North Carolina State University became the latest college to push back against a stepped-up RIAA enforcement campaign, a development that follows similar moves from a handful of other schools.
According to the student-run newspaper Technician, NC State administrators have offered resistance to RIAA requests for information on the identities of accused infringers. “The RIAA actually said they might have use for the names in the future,” said Pam Gerace, director of Student Legal Services at NC State. “But the students can take their time, the RIAA said nothing about that.” The comments follow the issuance of 23 “John Doe” lawsuits against NC State students, a process that seeks to clarify the identity of an accused swapper using an IP address or other assigned information. The 23 students refused to settle using a new, pre-litigation option that the RIAA has deployed in its university campaign.
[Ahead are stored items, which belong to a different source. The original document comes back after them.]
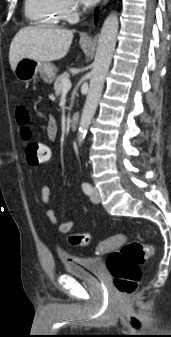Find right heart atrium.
I'll list each match as a JSON object with an SVG mask.
<instances>
[{"label": "right heart atrium", "instance_id": "1", "mask_svg": "<svg viewBox=\"0 0 171 337\" xmlns=\"http://www.w3.org/2000/svg\"><path fill=\"white\" fill-rule=\"evenodd\" d=\"M63 20L73 22L77 19L81 7L77 0H57Z\"/></svg>", "mask_w": 171, "mask_h": 337}]
</instances>
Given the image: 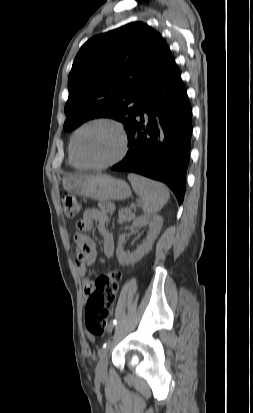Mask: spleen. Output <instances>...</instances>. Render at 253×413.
Here are the masks:
<instances>
[{"mask_svg":"<svg viewBox=\"0 0 253 413\" xmlns=\"http://www.w3.org/2000/svg\"><path fill=\"white\" fill-rule=\"evenodd\" d=\"M128 180L142 199V209L146 214L158 212L170 197L169 190L160 182L133 173L128 175Z\"/></svg>","mask_w":253,"mask_h":413,"instance_id":"spleen-1","label":"spleen"}]
</instances>
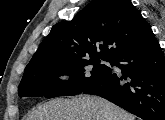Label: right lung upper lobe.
<instances>
[{"label":"right lung upper lobe","mask_w":165,"mask_h":120,"mask_svg":"<svg viewBox=\"0 0 165 120\" xmlns=\"http://www.w3.org/2000/svg\"><path fill=\"white\" fill-rule=\"evenodd\" d=\"M152 34L130 0H93L72 20L55 24L28 65L83 58L112 61Z\"/></svg>","instance_id":"cb5924a9"}]
</instances>
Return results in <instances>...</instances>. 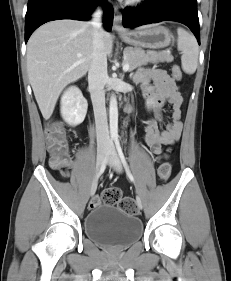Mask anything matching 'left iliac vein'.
Listing matches in <instances>:
<instances>
[{"label": "left iliac vein", "instance_id": "4c4485c4", "mask_svg": "<svg viewBox=\"0 0 231 281\" xmlns=\"http://www.w3.org/2000/svg\"><path fill=\"white\" fill-rule=\"evenodd\" d=\"M109 150L110 155L108 158V165L113 168L116 172L120 173L122 171V165L114 146L109 145ZM137 206L139 207V209L143 208L142 201L139 196L137 197Z\"/></svg>", "mask_w": 231, "mask_h": 281}]
</instances>
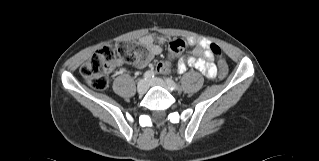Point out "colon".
<instances>
[{
	"instance_id": "obj_1",
	"label": "colon",
	"mask_w": 319,
	"mask_h": 161,
	"mask_svg": "<svg viewBox=\"0 0 319 161\" xmlns=\"http://www.w3.org/2000/svg\"><path fill=\"white\" fill-rule=\"evenodd\" d=\"M186 47L184 41H178L170 44V49L175 53L182 52ZM212 53L217 57L220 68L218 77L224 79L227 76V69L222 59L220 48L212 44ZM119 57L125 62L135 63L141 60L142 63L147 62V51L140 45H136L131 41H118L94 53L88 61H86L80 73L84 81L96 90H103L109 83L108 73L114 67L116 58ZM164 63H160V67H164Z\"/></svg>"
}]
</instances>
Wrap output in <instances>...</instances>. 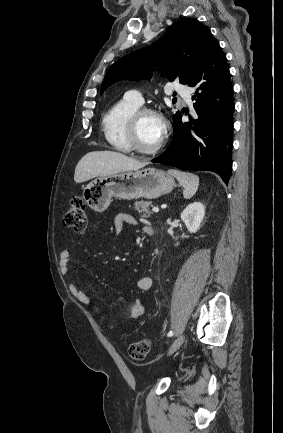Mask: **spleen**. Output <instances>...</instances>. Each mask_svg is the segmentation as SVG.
I'll list each match as a JSON object with an SVG mask.
<instances>
[{
    "label": "spleen",
    "instance_id": "3e777b00",
    "mask_svg": "<svg viewBox=\"0 0 283 433\" xmlns=\"http://www.w3.org/2000/svg\"><path fill=\"white\" fill-rule=\"evenodd\" d=\"M168 172L169 174H172V176H175V178L179 180L180 184H182L184 188V198H191V196H194L199 186V176H197V174H192V172H181V170H173V168H170Z\"/></svg>",
    "mask_w": 283,
    "mask_h": 433
}]
</instances>
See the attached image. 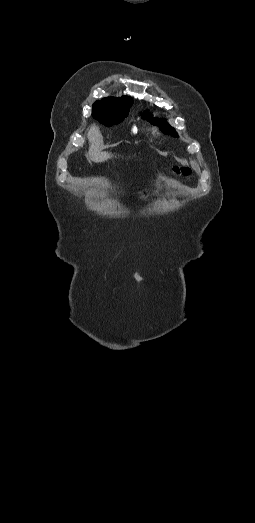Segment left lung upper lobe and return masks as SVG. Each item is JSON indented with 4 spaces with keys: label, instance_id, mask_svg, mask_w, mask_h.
<instances>
[{
    "label": "left lung upper lobe",
    "instance_id": "1",
    "mask_svg": "<svg viewBox=\"0 0 255 523\" xmlns=\"http://www.w3.org/2000/svg\"><path fill=\"white\" fill-rule=\"evenodd\" d=\"M142 118L143 119H147L152 124L158 125L160 127V129L164 133L171 134V135H173L175 137L177 136L174 128L171 127L165 120H163V119H152V117L147 112H144V114L142 115Z\"/></svg>",
    "mask_w": 255,
    "mask_h": 523
}]
</instances>
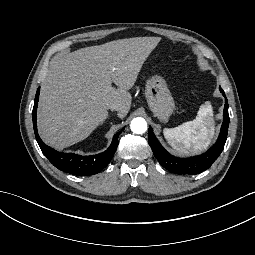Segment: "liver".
Masks as SVG:
<instances>
[{
	"label": "liver",
	"mask_w": 255,
	"mask_h": 255,
	"mask_svg": "<svg viewBox=\"0 0 255 255\" xmlns=\"http://www.w3.org/2000/svg\"><path fill=\"white\" fill-rule=\"evenodd\" d=\"M160 40L119 39L52 60L41 84L37 113L41 138L59 150L80 142L107 119L112 103L120 105L118 117L124 118L132 100L128 90Z\"/></svg>",
	"instance_id": "1"
}]
</instances>
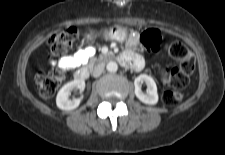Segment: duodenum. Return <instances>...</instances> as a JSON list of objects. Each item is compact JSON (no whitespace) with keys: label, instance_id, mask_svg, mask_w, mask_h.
<instances>
[{"label":"duodenum","instance_id":"1","mask_svg":"<svg viewBox=\"0 0 225 155\" xmlns=\"http://www.w3.org/2000/svg\"><path fill=\"white\" fill-rule=\"evenodd\" d=\"M118 59L124 65H127V66L130 65V66H133L134 68L137 67L136 62L131 61L129 58L123 56V54ZM88 76H89V70L86 67L79 69L75 73V79L80 81L87 79Z\"/></svg>","mask_w":225,"mask_h":155}]
</instances>
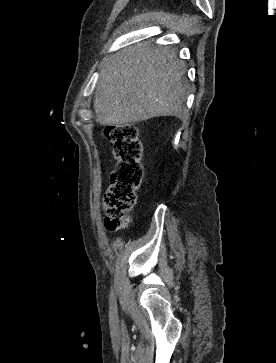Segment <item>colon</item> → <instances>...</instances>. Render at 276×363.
I'll return each mask as SVG.
<instances>
[{
    "mask_svg": "<svg viewBox=\"0 0 276 363\" xmlns=\"http://www.w3.org/2000/svg\"><path fill=\"white\" fill-rule=\"evenodd\" d=\"M105 135L114 145L116 163L104 195V224L108 231L115 232L128 228V216L136 204L143 178L142 145L133 125L108 126Z\"/></svg>",
    "mask_w": 276,
    "mask_h": 363,
    "instance_id": "colon-1",
    "label": "colon"
}]
</instances>
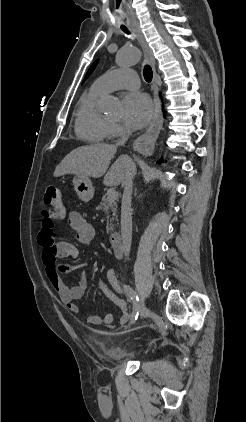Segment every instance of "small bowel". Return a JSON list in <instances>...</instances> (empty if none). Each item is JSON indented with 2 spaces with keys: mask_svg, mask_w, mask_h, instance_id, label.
I'll use <instances>...</instances> for the list:
<instances>
[{
  "mask_svg": "<svg viewBox=\"0 0 246 422\" xmlns=\"http://www.w3.org/2000/svg\"><path fill=\"white\" fill-rule=\"evenodd\" d=\"M68 222L70 227L75 231L76 239L80 243L88 244L95 238L96 232L94 227L80 213L72 211L68 216ZM54 223L51 215L46 213L38 234V243L42 247V260L46 268V275L68 312L72 315H79V307L74 301L84 296L89 285L83 276H79L76 283L71 287H67L63 283L61 274L69 267L59 264V260L67 258L75 260L78 258L79 251L70 242L55 240ZM86 264V262H83L74 268L79 269ZM97 289L122 309L119 321L121 324L127 323L130 315L124 298L125 293L120 286L114 268L109 267L107 269L106 281L99 280L97 282ZM111 289L120 296H116ZM113 320L114 317L111 313L103 316L90 315L87 318L88 323L95 326L111 325Z\"/></svg>",
  "mask_w": 246,
  "mask_h": 422,
  "instance_id": "small-bowel-1",
  "label": "small bowel"
}]
</instances>
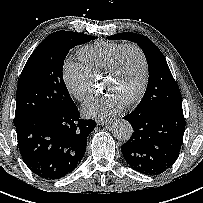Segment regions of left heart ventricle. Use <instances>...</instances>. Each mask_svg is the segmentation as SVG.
Instances as JSON below:
<instances>
[{"instance_id":"left-heart-ventricle-1","label":"left heart ventricle","mask_w":203,"mask_h":203,"mask_svg":"<svg viewBox=\"0 0 203 203\" xmlns=\"http://www.w3.org/2000/svg\"><path fill=\"white\" fill-rule=\"evenodd\" d=\"M142 73L143 65L139 54L129 49L123 54L115 72L103 78L100 88L103 92L125 102L138 90Z\"/></svg>"}]
</instances>
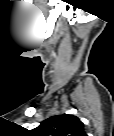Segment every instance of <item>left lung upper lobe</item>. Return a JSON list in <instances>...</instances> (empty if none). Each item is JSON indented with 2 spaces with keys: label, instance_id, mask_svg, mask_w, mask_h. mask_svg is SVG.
Here are the masks:
<instances>
[{
  "label": "left lung upper lobe",
  "instance_id": "left-lung-upper-lobe-1",
  "mask_svg": "<svg viewBox=\"0 0 114 136\" xmlns=\"http://www.w3.org/2000/svg\"><path fill=\"white\" fill-rule=\"evenodd\" d=\"M37 136H84V125L77 116L63 114L41 122L35 128Z\"/></svg>",
  "mask_w": 114,
  "mask_h": 136
}]
</instances>
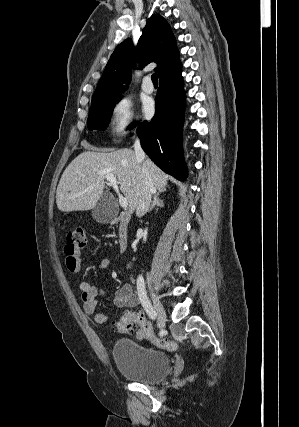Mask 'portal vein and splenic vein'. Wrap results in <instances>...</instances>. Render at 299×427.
<instances>
[{
    "instance_id": "18ae733b",
    "label": "portal vein and splenic vein",
    "mask_w": 299,
    "mask_h": 427,
    "mask_svg": "<svg viewBox=\"0 0 299 427\" xmlns=\"http://www.w3.org/2000/svg\"><path fill=\"white\" fill-rule=\"evenodd\" d=\"M104 174H105L106 180L108 181V184L111 185L114 188V190L116 191V193L118 194L120 206L122 208H127L128 201L122 194H120L119 189H118V185H117L118 182H117L116 177L110 173H104Z\"/></svg>"
}]
</instances>
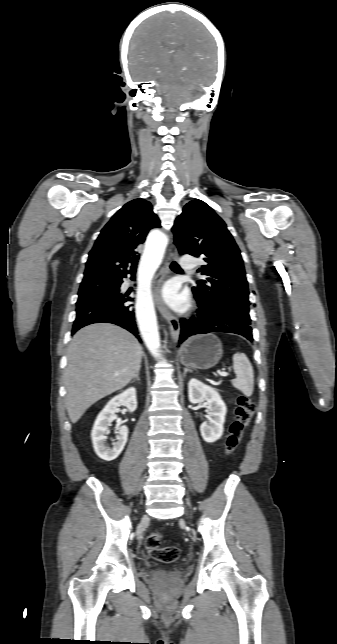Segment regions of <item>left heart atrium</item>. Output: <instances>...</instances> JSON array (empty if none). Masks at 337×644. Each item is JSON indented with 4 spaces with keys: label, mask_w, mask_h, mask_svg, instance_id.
<instances>
[{
    "label": "left heart atrium",
    "mask_w": 337,
    "mask_h": 644,
    "mask_svg": "<svg viewBox=\"0 0 337 644\" xmlns=\"http://www.w3.org/2000/svg\"><path fill=\"white\" fill-rule=\"evenodd\" d=\"M163 296L168 304L177 310H183L187 305V296L179 293L175 283H168L164 290Z\"/></svg>",
    "instance_id": "39dd6f15"
}]
</instances>
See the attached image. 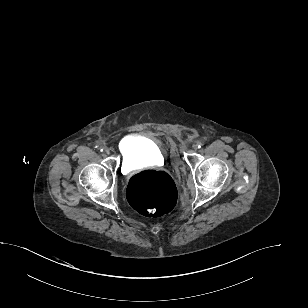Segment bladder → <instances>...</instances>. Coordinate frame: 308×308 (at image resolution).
<instances>
[{
    "label": "bladder",
    "instance_id": "31cf9c89",
    "mask_svg": "<svg viewBox=\"0 0 308 308\" xmlns=\"http://www.w3.org/2000/svg\"><path fill=\"white\" fill-rule=\"evenodd\" d=\"M122 163L129 168L156 165L163 161L160 145L143 134L127 136L120 144Z\"/></svg>",
    "mask_w": 308,
    "mask_h": 308
}]
</instances>
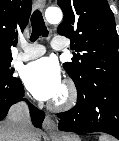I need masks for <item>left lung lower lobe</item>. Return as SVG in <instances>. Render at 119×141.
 Segmentation results:
<instances>
[{
	"instance_id": "obj_1",
	"label": "left lung lower lobe",
	"mask_w": 119,
	"mask_h": 141,
	"mask_svg": "<svg viewBox=\"0 0 119 141\" xmlns=\"http://www.w3.org/2000/svg\"><path fill=\"white\" fill-rule=\"evenodd\" d=\"M76 88L77 104L58 114V128L68 132H105L119 139V75L101 74Z\"/></svg>"
}]
</instances>
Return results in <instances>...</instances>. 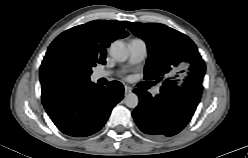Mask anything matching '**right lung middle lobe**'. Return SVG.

In the Technician article, Gerace also outlined specifics of the RIAA legal approach. Targeted students were nabbed for sharing between 10 and 200 songs, and each infraction carried a $750 fine. “The letter said, though, that they could just pay $3,000, which would not be based on the number of songs,” the administrator continued. The RIAA was not available for comment over the weekend, though the organization is likely to assume a hard line. That characterized responses to earlier pushback efforts from other schools, a small-but-growing group that now includes the University of Wisconsin, University of Nebraska, and the University of Maine. Others have been more compliant, including the network of University of California schools, though students seem largely nonchalant or mildly resistant to the campaign. Meanwhile, a growing number of executives are beginning to revise their initial assessments of younger music fans, a group whose demands for massive amounts of on-demand media have been largely incongruent with label packaging and pricing approaches.